Cyber Strategy Management – 1D. Review threat landscape (1/5)

Cybersecurity Strategy Management Framework

This article is part of the Cybersecurity Strategy Management Framework. The work on it is currently in progress. You can read more about the framework in this article.


The constantly evolving threat landscape makes it impractical for organizations to invest equally in all cybersecurity areas. The purpose of reviewing the threat landscape is to pinpoint the most significant risks to the organization and prioritize protection measures accordingly.


Identify key risk themes
Develop a strategic overview of the biggest threats with the potential to impact your mission-critical assets.
Prioritize cybersecurity domains
Prioritize cybersecurity domains according to your threat landscape to ensure efficient resource allocation.
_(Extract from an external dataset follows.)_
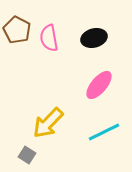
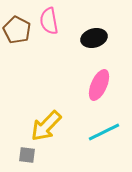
pink semicircle: moved 17 px up
pink ellipse: rotated 16 degrees counterclockwise
yellow arrow: moved 2 px left, 3 px down
gray square: rotated 24 degrees counterclockwise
Focus on areas that yield the most value.


Business landscape
Summary of the business environment in which the company operates and its business model, including customer segments, products and services, sales, distribution and communication channels. Developed as part of “1b. Review internal factors” activity.
Technology landscape
Summary of IT operating model, IT architecture, an overview of key technologies used by the company and critical infrastructure components. Developed as part of “1b. Review internal factors” activity.
Security landscape
An outline of the security landscape featuring the organizational structure, operating model, and the key frameworks in use.
Business and technology objectives
List of business and technology objectives, their prioritization, supporting initiatives and definition of common interests. Developed as part of “1b. Review internal factors” activity.
External factors
List of the market, technology, cyber and regulatory trends affecting your organization and cyber strategy, their impact and cyber implications. Developed as part of “1c. Review external factors” activity.

Choose your approach

Several methodologies for identifying and managing information security risks exist, the most popular of which include ISO/IEC 27005:2022 Information security, cybersecurity and privacy protection – Guidance on managing information security risks (ISO 27005), NIST SP 800-30 Rev 1 Guide for Conducting Risk Assessments (NIST SP 800-30), Information Security Forum Information Risk Assessment Methodology 2 (IRAM2), and Factor Analysis of Information Risk (FAIR).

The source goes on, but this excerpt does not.